Пурпура тусклое пламя и флейты томительный голос»?


– Тогда ещё непьющий… ну, Эрька Шмит, с бразильскою балериною заявился, и пьющий… да, да, и смуглянка-бразильянка наклюкалась, как возлюбленные, обнялись втроём и уснули на диване, уместились, потом к ним и Женька Линсбахов захотел четвёртым пристроиться, хотя пузо у него, как на девятом месяце… у Лучанского табак кончился, ты ему своего отсыпал, душистого-душистого, но мимо кисета, а Сашке Житинскому взбрело на ум купить у тебя картину, вы торговались долго, ты не уступал… – и как каждый год у Соснина текли аллергические потоки из ноздрей, глаз… тополиные пушинки залетали из ночи в пепельно-сиреневое окно, глуховато потрескивала пластинка с далёким-далёким звонким голоском Вяльцевой.

– Тогда и Голявкин с Грачёвым поцапались, выясняли, кто гениальнее, Грачёв чуть с подоконника во двор не вывалился.

– Это вспышки памяти, дорогие для нас, но – вспышки на краю ночи, после неё мы уже не проснёмся! Ночь близится, она – бесконечная. Слабый световой след нашего поколения угаснет…

Всё дым, всё развеется?

– Грустить не надо, всякое поколение – потерянное.

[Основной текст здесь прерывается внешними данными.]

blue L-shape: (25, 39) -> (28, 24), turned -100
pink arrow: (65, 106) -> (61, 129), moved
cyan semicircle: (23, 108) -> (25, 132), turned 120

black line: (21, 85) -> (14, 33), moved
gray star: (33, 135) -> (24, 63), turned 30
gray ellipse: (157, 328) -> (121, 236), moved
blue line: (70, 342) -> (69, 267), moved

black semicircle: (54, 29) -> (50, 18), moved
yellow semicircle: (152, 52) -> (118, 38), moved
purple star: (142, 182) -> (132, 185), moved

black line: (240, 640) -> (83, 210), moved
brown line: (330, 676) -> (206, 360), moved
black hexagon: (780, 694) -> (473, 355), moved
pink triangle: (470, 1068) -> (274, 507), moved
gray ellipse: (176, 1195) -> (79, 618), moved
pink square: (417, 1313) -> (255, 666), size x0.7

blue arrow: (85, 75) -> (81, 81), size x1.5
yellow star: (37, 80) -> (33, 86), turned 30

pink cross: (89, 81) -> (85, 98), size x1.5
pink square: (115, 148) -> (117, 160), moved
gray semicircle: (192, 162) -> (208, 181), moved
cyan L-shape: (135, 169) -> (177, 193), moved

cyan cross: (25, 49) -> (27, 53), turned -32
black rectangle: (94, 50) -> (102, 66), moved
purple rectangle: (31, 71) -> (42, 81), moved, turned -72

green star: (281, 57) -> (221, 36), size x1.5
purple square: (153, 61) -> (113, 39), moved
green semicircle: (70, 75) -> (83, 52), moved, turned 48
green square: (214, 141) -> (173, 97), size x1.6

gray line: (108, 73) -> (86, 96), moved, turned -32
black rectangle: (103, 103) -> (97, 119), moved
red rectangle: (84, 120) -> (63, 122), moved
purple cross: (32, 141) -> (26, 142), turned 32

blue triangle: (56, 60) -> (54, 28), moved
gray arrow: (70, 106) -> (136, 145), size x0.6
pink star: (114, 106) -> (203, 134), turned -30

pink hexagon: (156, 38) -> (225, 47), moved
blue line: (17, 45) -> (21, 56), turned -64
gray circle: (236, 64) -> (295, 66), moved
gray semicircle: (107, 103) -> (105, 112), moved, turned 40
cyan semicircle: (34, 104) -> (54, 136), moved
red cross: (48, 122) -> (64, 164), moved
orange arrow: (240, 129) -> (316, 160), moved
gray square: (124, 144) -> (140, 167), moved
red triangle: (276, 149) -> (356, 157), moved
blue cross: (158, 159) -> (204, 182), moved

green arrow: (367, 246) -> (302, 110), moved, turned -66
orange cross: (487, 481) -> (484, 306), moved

Нас ждёт отрада? – Соснину привиделся Франя Флакс, тяжело облокотившийся на материнский рояль.

– Привет! – с кофе, двумя пирожками на тарелке, которую держал в вытянутой руке, подгребал Головчинер; едва услышал про «след», память, утрамбованная цитатами, услужливо предложила поэтическое лекарство от скорби:

А может, лучшая победа

Над временем и тяготеньем —

Пройти, чтоб не оставить следа,

Пройти, чтоб не оставить тени…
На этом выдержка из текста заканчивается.